Start the copy at the line holding "O školi [link] (386, 30)" and continue it exactly through the last line of the entries, leaving out pictures and anything else.

(RECORD EXCERPTS):

--

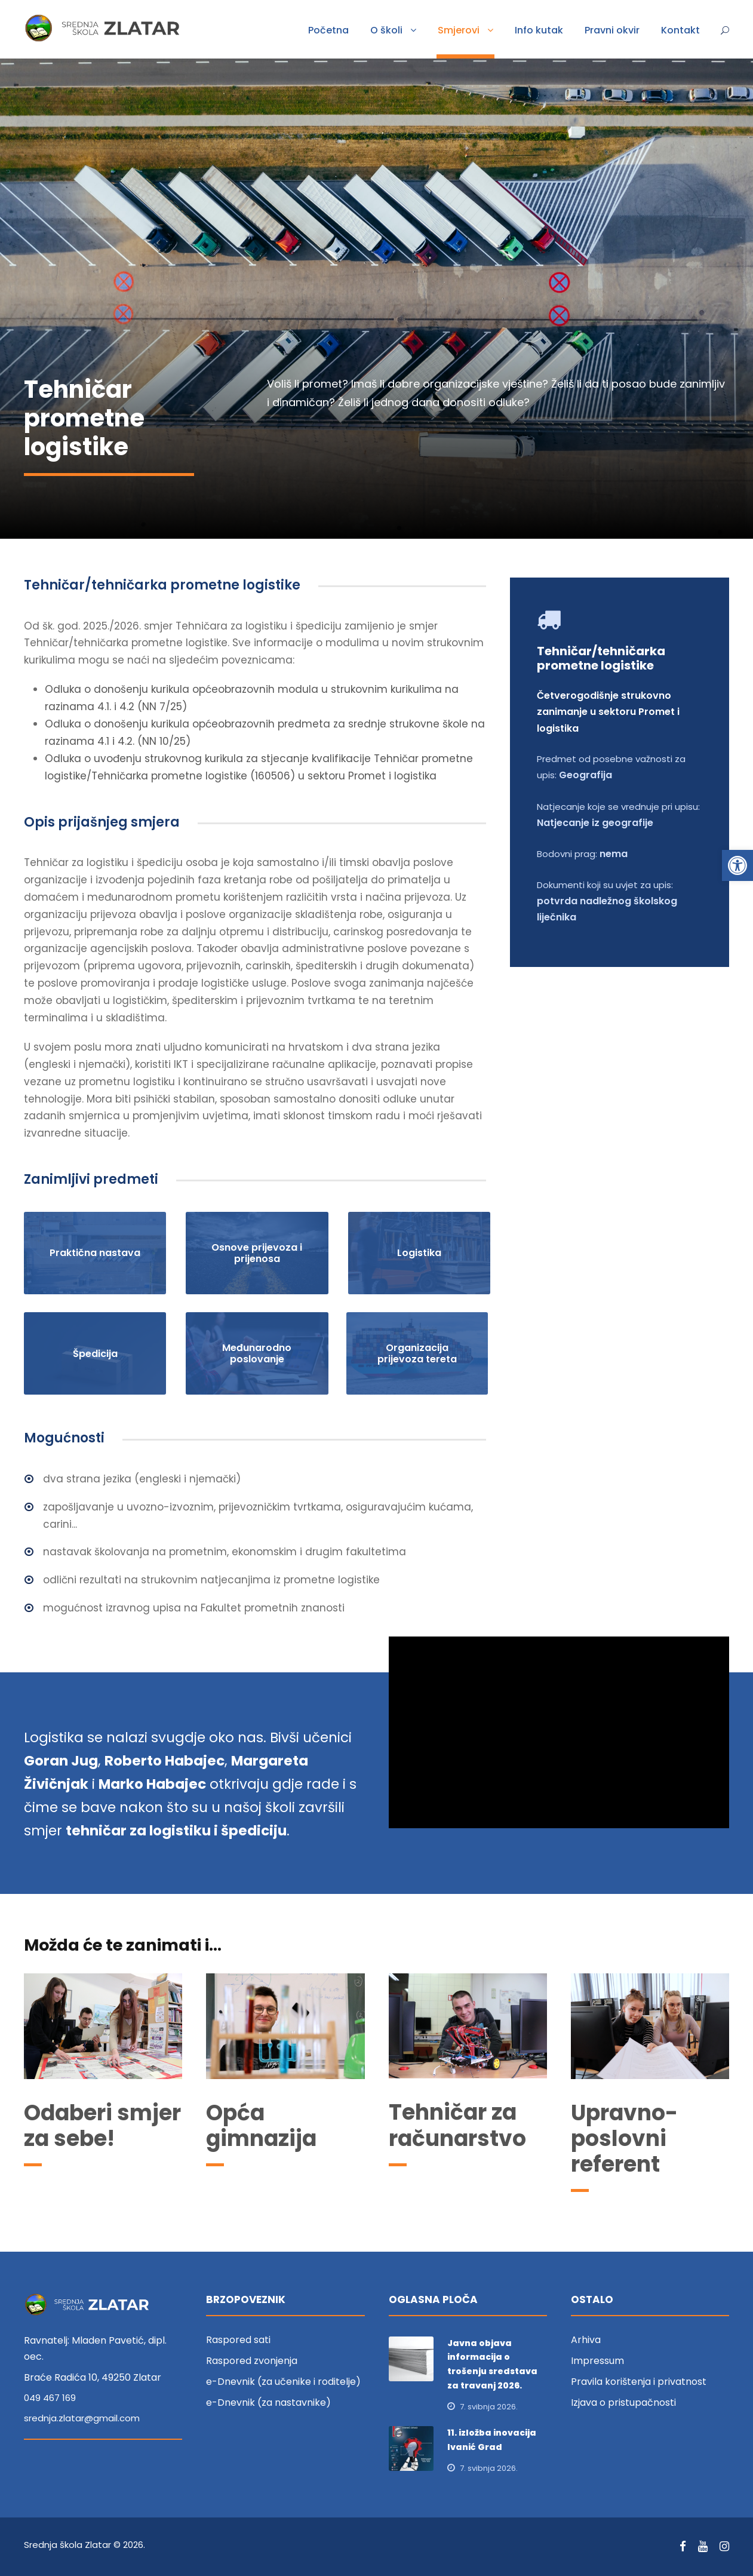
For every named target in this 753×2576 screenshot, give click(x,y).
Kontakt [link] (680, 30)
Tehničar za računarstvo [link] (457, 2125)
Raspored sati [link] (238, 2340)
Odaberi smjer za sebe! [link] (102, 2126)
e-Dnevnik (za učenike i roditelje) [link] (283, 2381)
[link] (737, 865)
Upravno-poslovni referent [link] (624, 2138)
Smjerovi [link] (459, 30)
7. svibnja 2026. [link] (489, 2406)
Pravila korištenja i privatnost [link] (638, 2381)
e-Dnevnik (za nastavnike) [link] (268, 2402)
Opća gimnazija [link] (261, 2126)
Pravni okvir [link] (612, 30)
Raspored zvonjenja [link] (251, 2361)
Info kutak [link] (539, 30)
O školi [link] (386, 30)
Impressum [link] (597, 2361)
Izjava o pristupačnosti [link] (623, 2402)
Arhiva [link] (586, 2340)
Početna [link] (328, 30)
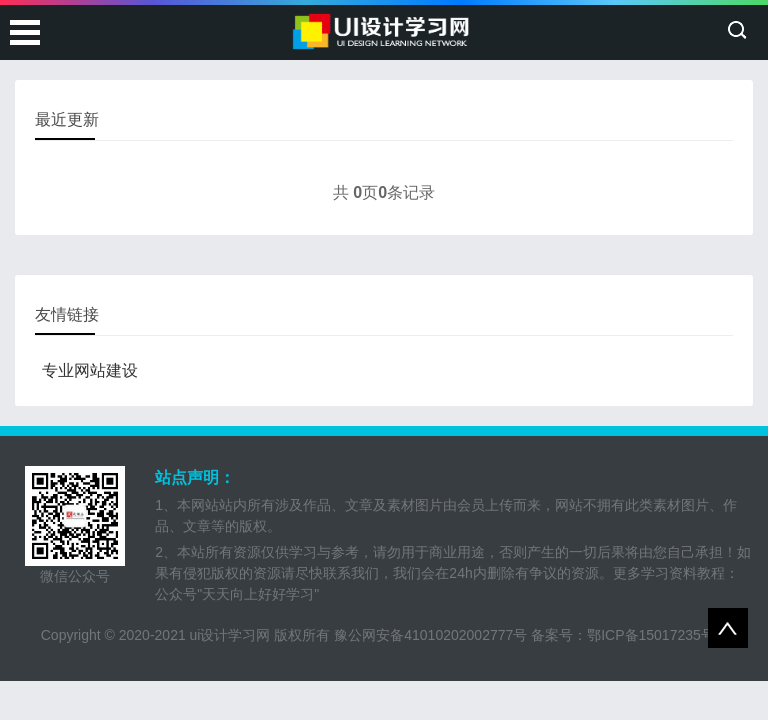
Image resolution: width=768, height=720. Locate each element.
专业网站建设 (90, 370)
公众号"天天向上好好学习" (237, 594)
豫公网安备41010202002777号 (430, 635)
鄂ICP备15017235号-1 (657, 635)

--

(THE ANSWER):
O školi [link] (386, 30)
Impressum [link] (597, 2361)
Izjava o pristupačnosti [link] (623, 2402)
Arhiva [link] (586, 2340)
Početna [link] (328, 30)
Image resolution: width=768, height=720. Locate each element.
专业网站建设 (90, 370)
公众号"天天向上好好学习" (237, 594)
豫公网安备41010202002777号 (430, 635)
鄂ICP备15017235号-1 (657, 635)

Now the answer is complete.